"Kamu kuat, Sayang. Mas cinta sama kamu. Mas cinta sama kalian berdua. Sebentar lagi anak kita akan melihat dunia. Ketemu Bunda dan Ayahnya. Ayo, sayang."
Seolah terhipnotis oleh ucapan Dewa, aku mengejan semakin kuat. Bahkan aku yakin kalau tangan Dewa di genggamanku terluka karena kuku jariku menancap di sana. Tapi Dewa sama sekali tidak mengeluh atau meringis. Aku yakin suamiku itu juga kesakitan.
Aku menghembuskan napas berkali-kali. Anakku akhirnya lahir. Tangisan bayi langsung memenuhi kamar kami. Dewa tersenyum bahagia.
"Terima kasih, Sayang. Kamu kuat." Bibirnya tidak berhenti mengecup keningku yang berkeringat. Kemudian Dewa mengecup bibirku sedikit lama.
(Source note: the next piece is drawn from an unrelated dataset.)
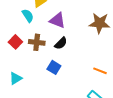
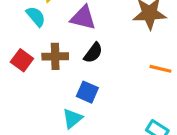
orange line: (100, 71) -> (161, 69), moved
cyan triangle: (16, 78) -> (72, 118), moved

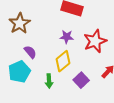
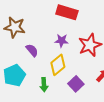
brown star: (20, 23) -> (15, 27), turned -30
purple semicircle: (30, 52) -> (32, 50), moved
"Selamat, Wa, Nin, anak kalian laki-laki. Pantes lincah banget."
Dokter Hana menyerahkan bayi merah berjenis kelamin laki-laki ke pelukanku. Aku menangis haru. Ini dia makhluk kecil yang membuatku susah tidur saat hamil bulan ke-8 hingga bulan ke-9.